Ren desvió la mirada del fragmento de rubí al pilar de luz.

—Tsk —negó con la cabeza.

Ahora, todo el mundo conocía su ubicación. Pero él ya lo había planeado.

Un suave crujido en el aire rompió el silencio mientras Ren desaparecía.

Un instante después, apareció junto a Lilith con un suave silbido de aire y se encontró de pie al borde de una ladera de piedra lisa que daba a un desfiladero poco profundo en medio del bosque.

El mundo a su alrededor estaba oscuro, frío y silencioso, a excepción del pilar de luz roja que había dejado atrás, que aún brillaba desde donde se había marchado con el rubí de sangre.

Lilith no se inmutó por su aparición. Ya se lo esperaba.

Estaba de pie con los brazos cruzados, el peso equilibrado en una pierna y los ojos entrecerrados en dirección al pilar de luz. El viento tiraba suavemente de su capa, revelando el destello de sus cuchillos arrojadizos debajo.

—Llegas tarde —dijo ella sin mirarlo.

—Me entretuve estirando —respondió Ren, limpiándose la sangre del cuello—. Me topé con dos Caballeros que pensaron que podían quitarme el rubí.
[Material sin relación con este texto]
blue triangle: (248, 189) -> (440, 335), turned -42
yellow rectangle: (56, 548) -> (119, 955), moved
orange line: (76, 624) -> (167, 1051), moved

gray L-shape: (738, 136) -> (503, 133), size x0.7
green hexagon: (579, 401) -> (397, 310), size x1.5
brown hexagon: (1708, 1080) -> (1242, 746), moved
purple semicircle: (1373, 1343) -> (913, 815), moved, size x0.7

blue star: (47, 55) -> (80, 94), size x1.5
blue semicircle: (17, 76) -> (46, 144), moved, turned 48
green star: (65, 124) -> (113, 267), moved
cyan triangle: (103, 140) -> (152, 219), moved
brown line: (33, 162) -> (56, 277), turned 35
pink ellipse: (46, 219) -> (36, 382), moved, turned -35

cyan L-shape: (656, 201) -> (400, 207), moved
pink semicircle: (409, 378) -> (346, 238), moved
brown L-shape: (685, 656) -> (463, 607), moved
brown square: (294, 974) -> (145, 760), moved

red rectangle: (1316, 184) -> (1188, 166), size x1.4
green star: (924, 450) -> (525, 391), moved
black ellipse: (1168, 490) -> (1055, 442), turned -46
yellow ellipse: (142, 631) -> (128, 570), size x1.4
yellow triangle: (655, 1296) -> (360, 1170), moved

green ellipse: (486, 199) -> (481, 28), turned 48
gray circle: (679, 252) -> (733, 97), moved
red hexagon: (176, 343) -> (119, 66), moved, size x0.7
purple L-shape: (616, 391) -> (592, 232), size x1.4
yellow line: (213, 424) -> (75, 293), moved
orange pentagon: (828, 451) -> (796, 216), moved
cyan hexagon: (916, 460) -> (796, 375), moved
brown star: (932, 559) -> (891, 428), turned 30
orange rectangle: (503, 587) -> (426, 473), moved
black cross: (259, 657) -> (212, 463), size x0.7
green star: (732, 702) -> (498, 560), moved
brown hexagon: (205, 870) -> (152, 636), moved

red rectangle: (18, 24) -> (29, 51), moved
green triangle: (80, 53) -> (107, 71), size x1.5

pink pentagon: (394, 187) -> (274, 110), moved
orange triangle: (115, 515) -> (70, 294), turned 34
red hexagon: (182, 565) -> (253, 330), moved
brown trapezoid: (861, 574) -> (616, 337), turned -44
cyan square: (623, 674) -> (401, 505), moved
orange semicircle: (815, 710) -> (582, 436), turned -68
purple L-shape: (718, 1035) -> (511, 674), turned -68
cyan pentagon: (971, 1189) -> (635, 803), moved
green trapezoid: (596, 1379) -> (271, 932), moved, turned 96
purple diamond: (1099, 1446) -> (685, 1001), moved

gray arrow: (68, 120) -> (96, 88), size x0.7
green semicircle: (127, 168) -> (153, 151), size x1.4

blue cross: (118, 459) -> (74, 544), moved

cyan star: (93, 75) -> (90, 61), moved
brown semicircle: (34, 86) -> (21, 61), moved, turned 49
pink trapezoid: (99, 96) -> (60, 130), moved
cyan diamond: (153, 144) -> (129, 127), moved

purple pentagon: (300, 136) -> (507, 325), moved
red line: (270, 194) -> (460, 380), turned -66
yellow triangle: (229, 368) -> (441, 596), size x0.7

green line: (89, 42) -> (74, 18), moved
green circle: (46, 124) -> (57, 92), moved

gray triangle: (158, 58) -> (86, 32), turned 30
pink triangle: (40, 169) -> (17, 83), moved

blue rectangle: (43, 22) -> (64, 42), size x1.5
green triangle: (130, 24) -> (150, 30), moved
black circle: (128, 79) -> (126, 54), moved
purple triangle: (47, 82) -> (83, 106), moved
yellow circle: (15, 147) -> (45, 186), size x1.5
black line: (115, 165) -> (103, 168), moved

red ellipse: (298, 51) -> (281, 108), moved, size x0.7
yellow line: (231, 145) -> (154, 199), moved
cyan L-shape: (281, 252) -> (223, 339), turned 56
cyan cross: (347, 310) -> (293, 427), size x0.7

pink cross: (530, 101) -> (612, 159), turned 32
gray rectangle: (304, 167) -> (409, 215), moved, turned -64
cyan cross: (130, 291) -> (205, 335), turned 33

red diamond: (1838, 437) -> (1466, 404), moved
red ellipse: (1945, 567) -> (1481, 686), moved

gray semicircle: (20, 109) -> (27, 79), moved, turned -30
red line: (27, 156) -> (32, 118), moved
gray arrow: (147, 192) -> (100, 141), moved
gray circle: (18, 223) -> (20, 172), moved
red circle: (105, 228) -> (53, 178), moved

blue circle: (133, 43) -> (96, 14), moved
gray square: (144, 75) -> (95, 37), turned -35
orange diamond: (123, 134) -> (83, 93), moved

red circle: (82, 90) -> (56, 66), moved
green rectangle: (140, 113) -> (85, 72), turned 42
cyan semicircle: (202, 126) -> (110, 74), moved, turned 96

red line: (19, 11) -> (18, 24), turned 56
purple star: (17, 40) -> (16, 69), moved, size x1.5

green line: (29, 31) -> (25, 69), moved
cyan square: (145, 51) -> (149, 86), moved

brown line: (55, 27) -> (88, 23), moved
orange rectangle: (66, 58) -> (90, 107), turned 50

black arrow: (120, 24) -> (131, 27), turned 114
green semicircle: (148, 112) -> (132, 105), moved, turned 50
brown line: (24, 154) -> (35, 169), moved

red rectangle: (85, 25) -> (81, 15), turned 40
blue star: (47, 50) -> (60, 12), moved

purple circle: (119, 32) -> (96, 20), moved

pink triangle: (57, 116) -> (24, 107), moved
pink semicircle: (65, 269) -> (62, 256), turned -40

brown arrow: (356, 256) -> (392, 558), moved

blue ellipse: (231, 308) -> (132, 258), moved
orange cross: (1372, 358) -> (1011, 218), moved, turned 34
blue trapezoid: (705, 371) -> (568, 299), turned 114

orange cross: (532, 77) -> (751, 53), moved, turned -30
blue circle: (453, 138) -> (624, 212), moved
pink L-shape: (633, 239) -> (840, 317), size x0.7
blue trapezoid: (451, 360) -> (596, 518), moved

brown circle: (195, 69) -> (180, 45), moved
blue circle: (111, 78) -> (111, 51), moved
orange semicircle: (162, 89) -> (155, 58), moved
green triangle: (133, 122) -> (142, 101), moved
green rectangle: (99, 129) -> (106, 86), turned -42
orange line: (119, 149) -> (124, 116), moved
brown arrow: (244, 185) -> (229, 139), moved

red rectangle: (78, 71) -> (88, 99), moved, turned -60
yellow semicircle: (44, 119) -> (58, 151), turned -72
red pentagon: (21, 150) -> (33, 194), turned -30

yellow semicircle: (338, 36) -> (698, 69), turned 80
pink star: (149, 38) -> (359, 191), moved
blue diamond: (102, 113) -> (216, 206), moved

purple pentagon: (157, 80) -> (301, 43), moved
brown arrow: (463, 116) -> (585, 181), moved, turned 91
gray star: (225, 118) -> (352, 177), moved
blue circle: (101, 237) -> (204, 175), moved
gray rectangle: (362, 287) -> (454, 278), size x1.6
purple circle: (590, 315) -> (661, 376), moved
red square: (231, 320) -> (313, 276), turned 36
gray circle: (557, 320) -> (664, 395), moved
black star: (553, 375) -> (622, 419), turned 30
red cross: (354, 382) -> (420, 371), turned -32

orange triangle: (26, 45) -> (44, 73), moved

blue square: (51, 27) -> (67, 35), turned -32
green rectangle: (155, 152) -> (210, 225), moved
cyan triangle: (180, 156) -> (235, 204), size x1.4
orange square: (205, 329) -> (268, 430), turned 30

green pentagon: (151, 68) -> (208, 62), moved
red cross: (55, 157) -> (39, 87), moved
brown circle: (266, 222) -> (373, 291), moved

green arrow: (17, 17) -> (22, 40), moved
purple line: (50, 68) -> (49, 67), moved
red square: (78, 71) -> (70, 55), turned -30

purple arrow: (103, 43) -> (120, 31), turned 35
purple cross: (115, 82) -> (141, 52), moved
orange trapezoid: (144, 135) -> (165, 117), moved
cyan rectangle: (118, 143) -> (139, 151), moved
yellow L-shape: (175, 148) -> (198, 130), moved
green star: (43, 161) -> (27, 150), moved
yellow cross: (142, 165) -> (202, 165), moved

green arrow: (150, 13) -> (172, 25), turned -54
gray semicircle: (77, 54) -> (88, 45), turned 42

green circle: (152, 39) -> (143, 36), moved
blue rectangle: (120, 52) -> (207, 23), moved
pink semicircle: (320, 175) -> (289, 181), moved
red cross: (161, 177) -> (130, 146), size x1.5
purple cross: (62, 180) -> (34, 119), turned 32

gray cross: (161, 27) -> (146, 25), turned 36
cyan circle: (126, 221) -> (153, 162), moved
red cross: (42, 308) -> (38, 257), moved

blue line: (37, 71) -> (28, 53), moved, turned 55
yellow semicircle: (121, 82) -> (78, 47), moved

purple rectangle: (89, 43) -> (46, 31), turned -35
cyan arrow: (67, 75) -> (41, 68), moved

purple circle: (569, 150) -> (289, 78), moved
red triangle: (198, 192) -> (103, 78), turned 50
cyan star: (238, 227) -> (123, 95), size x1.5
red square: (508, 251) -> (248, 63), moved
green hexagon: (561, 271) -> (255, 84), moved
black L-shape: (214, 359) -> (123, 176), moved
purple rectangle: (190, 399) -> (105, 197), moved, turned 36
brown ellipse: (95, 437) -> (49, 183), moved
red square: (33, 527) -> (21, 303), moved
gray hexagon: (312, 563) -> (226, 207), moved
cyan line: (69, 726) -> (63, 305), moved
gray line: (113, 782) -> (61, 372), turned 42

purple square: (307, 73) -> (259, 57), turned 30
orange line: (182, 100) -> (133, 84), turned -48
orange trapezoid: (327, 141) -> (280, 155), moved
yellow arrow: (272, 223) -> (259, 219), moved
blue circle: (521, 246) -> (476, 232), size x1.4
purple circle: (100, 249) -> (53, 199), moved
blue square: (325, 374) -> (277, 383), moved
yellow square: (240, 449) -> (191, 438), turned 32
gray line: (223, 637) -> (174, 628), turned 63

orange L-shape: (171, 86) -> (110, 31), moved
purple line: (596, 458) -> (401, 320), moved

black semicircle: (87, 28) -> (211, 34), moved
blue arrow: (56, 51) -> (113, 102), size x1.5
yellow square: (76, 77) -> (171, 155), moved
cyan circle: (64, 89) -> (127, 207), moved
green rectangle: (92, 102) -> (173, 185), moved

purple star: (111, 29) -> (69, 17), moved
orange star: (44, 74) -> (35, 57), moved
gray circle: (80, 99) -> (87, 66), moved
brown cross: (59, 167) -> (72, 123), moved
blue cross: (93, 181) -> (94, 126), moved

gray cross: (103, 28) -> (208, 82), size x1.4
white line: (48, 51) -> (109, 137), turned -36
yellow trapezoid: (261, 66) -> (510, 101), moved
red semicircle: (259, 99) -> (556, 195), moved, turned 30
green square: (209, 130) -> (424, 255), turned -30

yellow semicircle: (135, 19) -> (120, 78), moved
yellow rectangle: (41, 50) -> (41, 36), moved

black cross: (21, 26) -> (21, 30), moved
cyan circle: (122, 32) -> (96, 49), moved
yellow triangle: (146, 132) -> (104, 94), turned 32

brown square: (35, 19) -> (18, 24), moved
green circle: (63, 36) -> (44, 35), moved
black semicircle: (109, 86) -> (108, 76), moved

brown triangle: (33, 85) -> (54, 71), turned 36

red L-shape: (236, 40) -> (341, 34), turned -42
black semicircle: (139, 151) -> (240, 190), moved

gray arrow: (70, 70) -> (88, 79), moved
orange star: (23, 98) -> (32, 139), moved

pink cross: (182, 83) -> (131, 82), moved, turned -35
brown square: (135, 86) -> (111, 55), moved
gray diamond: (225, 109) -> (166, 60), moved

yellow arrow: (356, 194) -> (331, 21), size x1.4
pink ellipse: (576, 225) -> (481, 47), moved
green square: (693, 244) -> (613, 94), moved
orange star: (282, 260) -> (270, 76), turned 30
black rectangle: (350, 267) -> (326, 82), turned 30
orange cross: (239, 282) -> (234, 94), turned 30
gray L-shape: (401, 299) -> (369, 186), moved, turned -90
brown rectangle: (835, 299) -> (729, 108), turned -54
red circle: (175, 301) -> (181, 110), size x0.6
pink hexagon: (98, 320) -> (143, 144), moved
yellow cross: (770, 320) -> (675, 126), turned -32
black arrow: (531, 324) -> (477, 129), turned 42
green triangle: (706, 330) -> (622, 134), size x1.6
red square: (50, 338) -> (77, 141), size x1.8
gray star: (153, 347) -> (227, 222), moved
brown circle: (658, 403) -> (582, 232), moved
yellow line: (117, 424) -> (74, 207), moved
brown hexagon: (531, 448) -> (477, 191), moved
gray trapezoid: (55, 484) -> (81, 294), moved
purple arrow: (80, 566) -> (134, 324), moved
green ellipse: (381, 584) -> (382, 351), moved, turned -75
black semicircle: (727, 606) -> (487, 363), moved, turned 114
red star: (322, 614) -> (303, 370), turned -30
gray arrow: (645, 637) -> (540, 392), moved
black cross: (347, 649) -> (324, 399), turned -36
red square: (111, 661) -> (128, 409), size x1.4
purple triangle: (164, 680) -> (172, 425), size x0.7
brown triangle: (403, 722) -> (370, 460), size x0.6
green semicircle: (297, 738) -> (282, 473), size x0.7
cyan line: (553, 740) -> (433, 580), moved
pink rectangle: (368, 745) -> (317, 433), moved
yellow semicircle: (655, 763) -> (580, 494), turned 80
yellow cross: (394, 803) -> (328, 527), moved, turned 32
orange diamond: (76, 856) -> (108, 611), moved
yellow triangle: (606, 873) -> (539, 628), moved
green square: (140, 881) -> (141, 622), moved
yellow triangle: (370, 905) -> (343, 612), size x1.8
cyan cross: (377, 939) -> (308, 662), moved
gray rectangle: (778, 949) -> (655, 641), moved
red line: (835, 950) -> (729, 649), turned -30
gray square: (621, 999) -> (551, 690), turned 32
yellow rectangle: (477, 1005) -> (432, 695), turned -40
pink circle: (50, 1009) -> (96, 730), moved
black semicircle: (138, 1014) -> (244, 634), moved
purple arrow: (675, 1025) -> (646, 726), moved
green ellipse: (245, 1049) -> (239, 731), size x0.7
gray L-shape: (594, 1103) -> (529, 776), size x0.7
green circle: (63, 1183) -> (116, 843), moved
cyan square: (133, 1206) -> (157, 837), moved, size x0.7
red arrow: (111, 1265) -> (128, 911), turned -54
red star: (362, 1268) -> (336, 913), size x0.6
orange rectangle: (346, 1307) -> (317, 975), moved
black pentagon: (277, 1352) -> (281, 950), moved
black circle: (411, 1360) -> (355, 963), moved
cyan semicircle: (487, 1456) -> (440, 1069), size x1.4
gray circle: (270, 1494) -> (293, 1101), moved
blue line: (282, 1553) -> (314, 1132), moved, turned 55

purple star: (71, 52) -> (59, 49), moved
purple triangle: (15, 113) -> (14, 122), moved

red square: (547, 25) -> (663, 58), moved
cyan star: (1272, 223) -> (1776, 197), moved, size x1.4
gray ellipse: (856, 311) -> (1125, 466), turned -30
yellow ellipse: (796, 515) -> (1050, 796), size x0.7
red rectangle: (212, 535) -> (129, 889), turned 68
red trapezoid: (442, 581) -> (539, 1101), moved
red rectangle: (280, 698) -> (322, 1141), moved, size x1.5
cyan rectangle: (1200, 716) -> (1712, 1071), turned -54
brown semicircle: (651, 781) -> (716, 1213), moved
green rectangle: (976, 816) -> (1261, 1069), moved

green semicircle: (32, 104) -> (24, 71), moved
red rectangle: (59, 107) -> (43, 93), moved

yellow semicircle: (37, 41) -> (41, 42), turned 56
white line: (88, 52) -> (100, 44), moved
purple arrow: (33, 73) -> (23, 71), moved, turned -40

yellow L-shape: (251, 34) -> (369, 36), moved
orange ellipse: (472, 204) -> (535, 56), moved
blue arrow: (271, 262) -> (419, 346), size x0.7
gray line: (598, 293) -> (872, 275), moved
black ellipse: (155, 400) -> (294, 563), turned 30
Resulta que se equivocaban.

Lilith giró la cabeza ligeramente y enarcó una ceja. —¿Y qué tan equivocados?

—Mortalmente equivocados —dijo Ren con una leve sonrisa.

La luz roja siguió brillando durante tres segundos más, antes de apagarse. Ya había cumplido su función.

Ren echó un vistazo al espacio en la distancia donde había estado la luz, y luego a Lilith, que devolvió su mirada al desfiladero.

—Por ahora, el plan está funcionando.

Ella asintió. —Dejar un rastro. Dejar que vengan a donde ya no estamos.

Por eso se habían separado. El plan empezaría con Ren. Él se encargaría del primer equipo y, cuando consiguiera el fragmento, se teletransportaría hasta Lilith.

Cualquiera que estuviera por allí se dirigiría al pilar de luz, y no encontraría absolutamente nada, ya que Ren ya se habría teletransportado lejos.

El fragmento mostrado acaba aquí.